REQUIREMENT – Below are the records; copy out every line that holds the word "пенсионеров".
----- RECORDS FOR PROCESSING -----
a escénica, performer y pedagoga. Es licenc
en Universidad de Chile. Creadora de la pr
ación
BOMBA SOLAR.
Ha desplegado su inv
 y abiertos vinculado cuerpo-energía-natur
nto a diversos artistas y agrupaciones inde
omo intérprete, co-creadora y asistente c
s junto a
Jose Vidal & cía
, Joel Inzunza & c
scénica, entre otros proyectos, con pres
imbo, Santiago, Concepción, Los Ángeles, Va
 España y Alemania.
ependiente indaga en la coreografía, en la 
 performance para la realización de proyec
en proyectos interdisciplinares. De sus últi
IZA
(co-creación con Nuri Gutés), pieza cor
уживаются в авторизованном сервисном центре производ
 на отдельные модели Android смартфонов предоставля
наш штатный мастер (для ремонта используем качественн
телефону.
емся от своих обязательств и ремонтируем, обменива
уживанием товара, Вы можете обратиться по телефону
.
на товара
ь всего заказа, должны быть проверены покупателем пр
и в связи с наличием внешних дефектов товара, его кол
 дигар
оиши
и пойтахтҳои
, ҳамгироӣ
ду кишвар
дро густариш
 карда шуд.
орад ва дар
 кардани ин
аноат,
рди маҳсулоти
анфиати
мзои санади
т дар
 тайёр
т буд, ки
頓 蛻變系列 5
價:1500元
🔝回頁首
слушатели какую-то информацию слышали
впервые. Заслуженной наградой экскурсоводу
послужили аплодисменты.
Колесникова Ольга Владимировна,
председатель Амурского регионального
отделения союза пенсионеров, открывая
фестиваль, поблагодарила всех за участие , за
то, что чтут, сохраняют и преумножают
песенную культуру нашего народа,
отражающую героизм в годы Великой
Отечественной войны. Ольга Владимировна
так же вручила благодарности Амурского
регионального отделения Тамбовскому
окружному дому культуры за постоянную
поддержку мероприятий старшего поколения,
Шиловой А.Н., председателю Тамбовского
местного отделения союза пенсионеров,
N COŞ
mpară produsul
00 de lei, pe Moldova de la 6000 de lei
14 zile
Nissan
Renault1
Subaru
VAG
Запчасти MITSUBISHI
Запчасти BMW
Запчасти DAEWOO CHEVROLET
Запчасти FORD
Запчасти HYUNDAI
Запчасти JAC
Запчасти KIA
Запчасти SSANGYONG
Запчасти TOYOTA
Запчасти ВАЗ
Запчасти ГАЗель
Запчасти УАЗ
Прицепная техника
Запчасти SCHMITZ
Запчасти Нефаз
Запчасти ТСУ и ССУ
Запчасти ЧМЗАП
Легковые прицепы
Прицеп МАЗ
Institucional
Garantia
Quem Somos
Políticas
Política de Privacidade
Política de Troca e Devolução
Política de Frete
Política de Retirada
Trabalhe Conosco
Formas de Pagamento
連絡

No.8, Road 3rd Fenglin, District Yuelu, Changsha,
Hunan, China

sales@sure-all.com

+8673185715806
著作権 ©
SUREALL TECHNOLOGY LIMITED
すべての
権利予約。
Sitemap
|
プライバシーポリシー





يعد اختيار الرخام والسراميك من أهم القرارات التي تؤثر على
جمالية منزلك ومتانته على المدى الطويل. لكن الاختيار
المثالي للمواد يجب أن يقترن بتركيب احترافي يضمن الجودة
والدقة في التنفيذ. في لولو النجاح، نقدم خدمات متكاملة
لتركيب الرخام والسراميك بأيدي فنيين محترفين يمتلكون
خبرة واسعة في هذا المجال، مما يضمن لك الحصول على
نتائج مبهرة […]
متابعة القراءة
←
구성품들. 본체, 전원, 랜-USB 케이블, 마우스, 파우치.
-----
ANSWER SPACE –
отделения союза пенсионеров, открывая
местного отделения союза пенсионеров,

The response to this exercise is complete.